Good news for the president. After nearly two years of sliding downward, his job approval numbers have ticked up a little bit. The average of major media polls in December had him clocking in with a job approval of about 45 percent. As of early January, his numbers are up to about 49 percent. The two daily tracking polls have shown siilmilar movement. At the beginning of the month, Gallup had the president around 45 percent approval while today he is at 48 percent. Rasmussen has found similar movement. Taken together, it means this for his trend line:
What accounts for this shift? It's impossible to know for sure, but here's my theory. The 111th Congress was extremely divisive, and the political process over the last two years has basically separated the country into two groups; by Election Day, those opposed to the president outnumbered those in support by 2-4 points. Yet over the last two months, the over-heated rhetoric has noticeably cooled, the country has not really discussed the big issues that divide it, and in general there's just been a break in the partisan action. This has given the president an opportunity to elevate his image, and his success in that regard is showing up in the polls.
I don't really think any of the fundamentals have changed in the few months since the election, so I have my doubts that this uptick is fundamentally similar to Clinton's improvement when he battled the GOP on the budget. That fight re-framed the national conversation with Clinton on the popular side -- for the first time, really, since the start of his presidency. Similarly, I don't think this is like the rebound in Reagan's job approval numbers in 1983, as the economy was on the good side of the "V-shaped" recession of the early 80s.
In the long term, I think voters are generally going to evaluate President Obama on three big issues: jobs, the deficit, and health care.

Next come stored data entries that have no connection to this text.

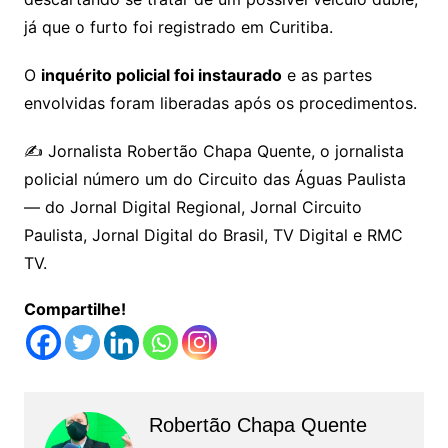
já que o furto foi registrado em Curitiba.
O
inquérito policial foi instaurado
e as partes
envolvidas foram liberadas após os procedimentos.
✍️ Jornalista Robertão Chapa Quente, o jornalista
policial número um do Circuito das Águas Paulista
— do Jornal Digital Regional, Jornal Circuito
Paulista, Jornal Digital do Brasil, TV Digital e RMC
TV.
Compartilhe!
Robertão Chapa Quente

In that order. Nothing I have seen in the last few weeks suggests that the needle has moved substantially on any of these items -- and, in fact, looking at the AP/GfK poll's internals, you'll see that his approval on these items trails his overall approval. There might be up-ticks and down-ticks depending on the news climate, but I think that those three issues have set the basic parameters of opinions on the president, and they will continue to do so.
This is a good time to remind Republicans that 2012 is not going to be a cakewalk. It is extremely difficult to unseat incumbent presidents, if for no other reason than the fact that people want the president to succeed, giving him a structural advantage that the challenging party simply does not enjoy. Republicans will have to nominate a sharp candidate with broad appeal who inspires confidence that he or she will do a better job in the middle of the country. Otherwise, President Obama will surely win a second term.